[Start of Attachment]
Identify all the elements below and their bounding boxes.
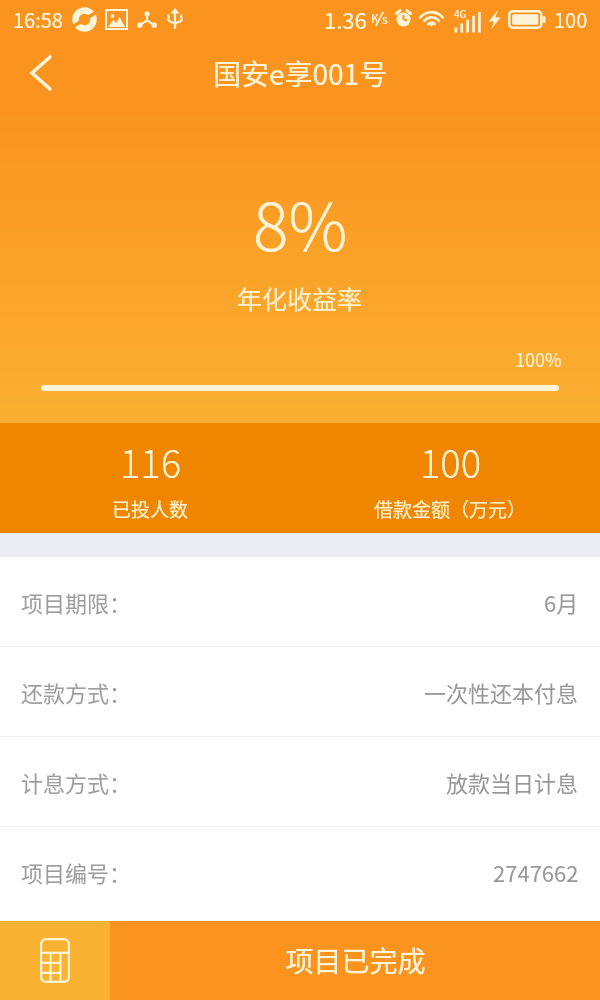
button[interactable]: Back (0, 38, 82, 108)
button[interactable]: 计息方式： (0, 737, 600, 826)
staticText: 项目编号： (21, 856, 132, 888)
staticText: 116 (120, 434, 181, 489)
staticText: 国安e享001号 (213, 53, 388, 94)
staticText: 已投人数 (112, 495, 189, 523)
staticText: 年化收益率 (237, 280, 363, 316)
staticText: 100% (515, 346, 562, 372)
staticText: s (382, 10, 388, 27)
staticText: 16:58 (13, 5, 63, 34)
staticText: 100 (420, 434, 481, 489)
button[interactable]: Calculator (0, 921, 110, 1000)
staticText: 1.36 (324, 3, 367, 35)
button[interactable]: 项目期限： (0, 557, 600, 646)
staticText: 8% (253, 174, 348, 270)
staticText: 项目期限： (21, 586, 132, 618)
staticText: 一次性还本付息 (424, 676, 579, 708)
staticText: 100 (554, 5, 588, 34)
button[interactable]: 还款方式： (0, 647, 600, 736)
staticText: 计息方式： (21, 766, 132, 798)
staticText: 2747662 (493, 856, 579, 888)
staticText: 借款金额（万元） (374, 495, 527, 523)
button[interactable]: 项目已完成 (110, 921, 600, 1000)
staticText: 还款方式： (21, 676, 132, 708)
staticText: 项目已完成 (285, 940, 426, 981)
staticText: K (371, 9, 379, 26)
staticText: 6月 (544, 586, 579, 618)
staticText: 放款当日计息 (446, 766, 579, 798)
staticText: 4G (454, 6, 467, 20)
button[interactable]: 项目编号： (0, 827, 600, 916)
[End of Attachment]
• _Exercise goal_
Where in the records does the word "还款方式" appear? Copy each line that holds it.

• _Written response_
button[interactable]: 还款方式： (0, 647, 600, 736)
staticText: 还款方式： (21, 676, 132, 708)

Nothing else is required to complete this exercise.